Nature expeditions

Laurent Ballesta scuba-dives down to explore the twilight zone at a depth of 100 to 200m. These expeditions requiring great human and technological investment have resulted in first sightings and pictures of dozens of species across the world, outstanding photos of the Nautilus in its diurnal habitat and, more recently, the legendary Coelacanth, the incredible unapproachable living fossil (“meeting the oldest fish in the world”, a TV documentary currently in production)... Why all this exploration in the twilight zone?

Starting point

Ever since Cousteau, who opened the way to exploration of the oceans, sea-diving has become truly mainstream and anyone can now personally experience what the great man saw,

down to a depth of, say, 60 metres.

A technological revolution

A new scuba-diving apparatus appeared in the late 90s: the electronic recycler. This sophisticated, revolutionary equipment opened the door to a new kind of freedom. Its threshold was gradually crossed by more and more people as the years passed. With the constant improvement of our equipment and methods over the last 10 years, little by little we have witnessed the appearance of virgin territory to explore by this new category of diver: the aphotic zone.

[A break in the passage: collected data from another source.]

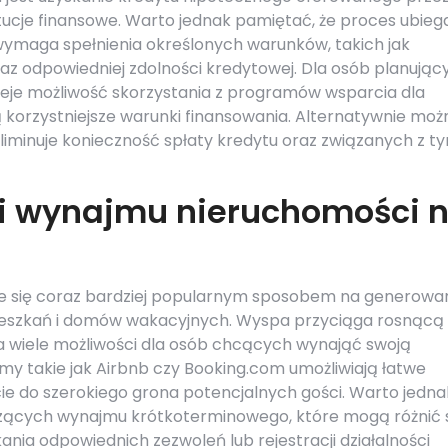
tucje finansowe. Warto jednak pamiętać, że proces ubieg
wymaga spełnienia określonych warunków, takich jak
az odpowiedniej zdolności kredytowej. Dla osób planując
nieje możliwość skorzystania z programów wsparcia dla
 korzystniejsze warunki finansowania. Alternatywnie moż
liminuje konieczność spłaty kredytu oraz związanych z t
ci wynajmu nieruchomości 
je się coraz bardziej popularnym sposobem na generowa
ieszkań i domów wakacyjnych. Wyspa przyciąga rosnącą
za wiele możliwości dla osób chcących wynająć swoją
y takie jak Airbnb czy Booking.com umożliwiają łatwe
ie do szerokiego grona potencjalnych gości. Warto jedna
zących wynajmu krótkoterminowego, które mogą różnić 
ania odpowiednich zezwoleń lub rejestracji działalności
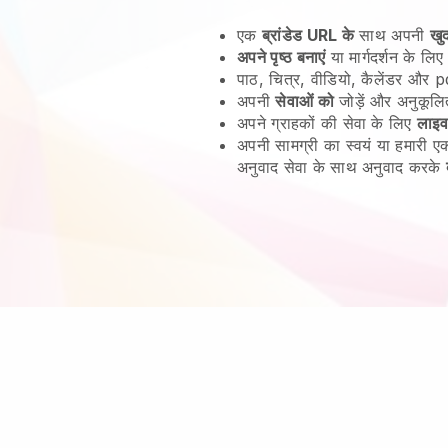
एक
ब्रांडेड URL के
साथ अपनी
खु
अपने पृष्ठ बनाएं
या मार्गदर्शन के लिए
पाठ, चित्र, वीडियो, कैलेंडर और pd
अपनी
सेवाओं को
जोड़ें और अनुकूलि
अपने ग्राहकों की सेवा के लिए
लाइव
अपनी सामग्री का स्वयं या हमारी
अनुवाद सेवा के साथ अनुवाद करके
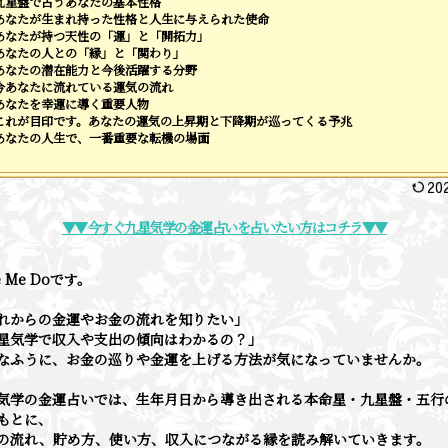
九星盤で占うあなたの基本性格
あなたが生まれ持った性格と人生に与えられた使命
あなたが持つ天性の「運」と「開拓力」
あなたの人との「縁」と「関わり」
あなたの潜在能力と今後活躍する分野
今あなたに流れている運気の流れ
あなたを幸運に導く重要人物
これが目印です。あなたの運気の上昇期と下降期が巡ってくる予兆
あなたの人生で、一番重要な転機の場面
20
▼▼今すぐ九星気学の金運占いを占いたい方はコチラ▼▼
e Me Doです。
れからの金運やお金の流れを知りたい」
星気学で収入や支出の傾向はわかるの？」
なふうに、お金の巡りや金運を上げる方法が気になっていませんか。
気学の金運占いでは、生年月日から導き出される本命星・九星盤・五行
もとに、
の流れ、貯め方、使い方、収入につながる縁を読み解いていきます。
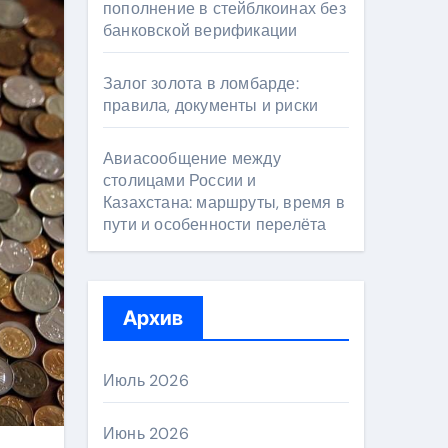
пополнение в стейблкоинах без
банковской верификации
Залог золота в ломбарде:
правила, документы и риски
Авиасообщение между
столицами России и
Казахстана: маршруты, время в
пути и особенности перелёта
Архив
Июль 2026
Июнь 2026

A whole new world to explore

The aphotic zone, below a depth of 100 metres, is permanently in the dark. Ecologically, it is the barrier between the abyss

and the surface. Practically, it is a place of new scenery and new creatures we can now go and meet.

Divers of the extreme

Why dive deeper? Because the ocean is deep…but it’s not only that… The great Himalayan mountaineers, who climb to the highest peaks without oxygen just for the fun of it, “because it’s there”, have always been at a loss to justify the risks they take. So though the risk is every bit as great, deep-diving does at least have the excuse of a rationale: contribute to our compendium of oceanic biodiversity. So why dive deeper? To shed light on our heritage in the shadows. That is the reason for our unreasonable dives.

Pilot divers

No more bubbles, no more compressed air – divers just don’t look the same any more. The dangers are genuine. They must be physically fit, able to master many techniques, keep their heads and be stringent in action. The diving apparatus is equipped with a computer which controls the helium-based air/gas trimix for breathing. Coloured diodes in front of the mask indicate any anomaly – a diver can feel like an astronaut in a meeting of the third type …

Fabulous potential for discovery in nature

Sea serpents and living fossils… some of the persistent myths in popular imagination actually find their source in creatures that really do exist, extraordinary yes, certainly rare and

unobtrusive, but mainly hitherto very hard to find because they are confined to the aphotic zone … And what creatures they are! Coelacanth (living fossil), Giant Oarfish (the origin of the sea serpent legend), Nautilus, sixgill sharks and Mediterranean angelfish… fabulous encounters of the future in the true spirit of the great expeditions of 19th century naturalists.